YOUR ASSIGNMENT.
Every line in the material below that includes "Bros" should be copied.

Content starts

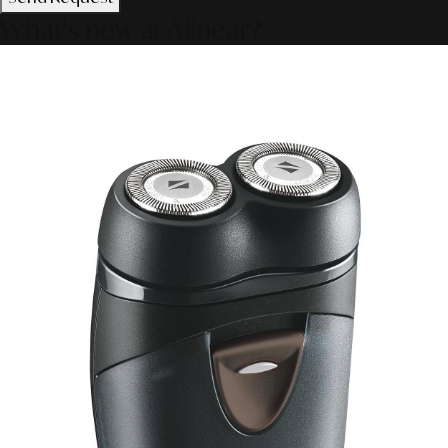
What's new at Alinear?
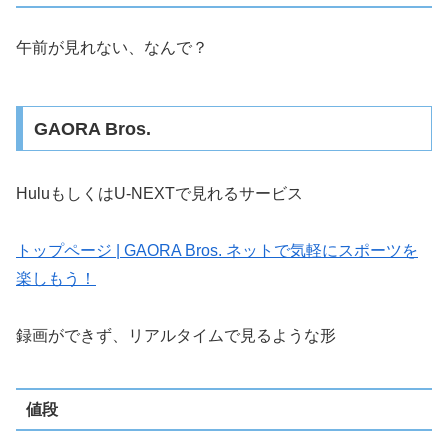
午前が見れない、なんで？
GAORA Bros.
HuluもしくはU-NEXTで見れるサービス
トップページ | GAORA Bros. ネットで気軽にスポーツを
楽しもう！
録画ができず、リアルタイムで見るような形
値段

Content ends
Content starts

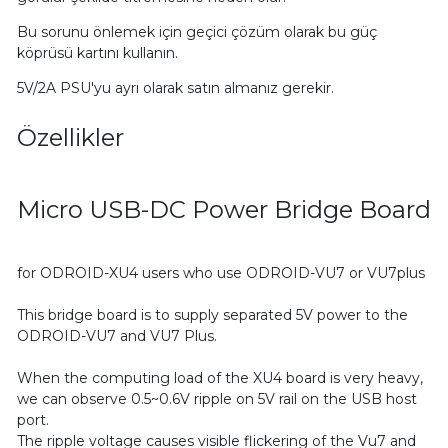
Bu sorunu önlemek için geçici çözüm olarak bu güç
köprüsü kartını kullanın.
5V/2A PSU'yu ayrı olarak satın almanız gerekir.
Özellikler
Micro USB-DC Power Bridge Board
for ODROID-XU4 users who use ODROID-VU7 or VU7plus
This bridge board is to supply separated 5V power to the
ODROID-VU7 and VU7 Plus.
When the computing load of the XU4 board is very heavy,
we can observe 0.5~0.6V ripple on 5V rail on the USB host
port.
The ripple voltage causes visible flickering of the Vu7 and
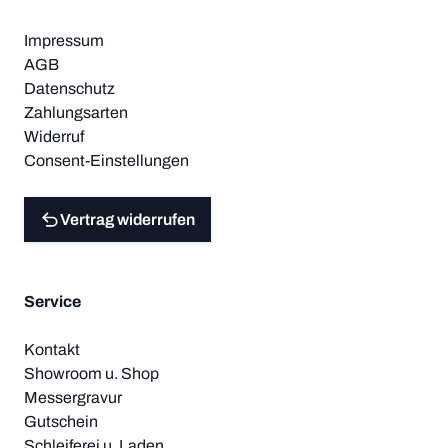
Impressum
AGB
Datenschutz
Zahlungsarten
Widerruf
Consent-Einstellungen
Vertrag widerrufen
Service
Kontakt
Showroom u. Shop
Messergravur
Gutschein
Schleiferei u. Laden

Content ends

RESULT.
GAORA Bros.
トップページ | GAORA Bros. ネットで気軽にスポーツを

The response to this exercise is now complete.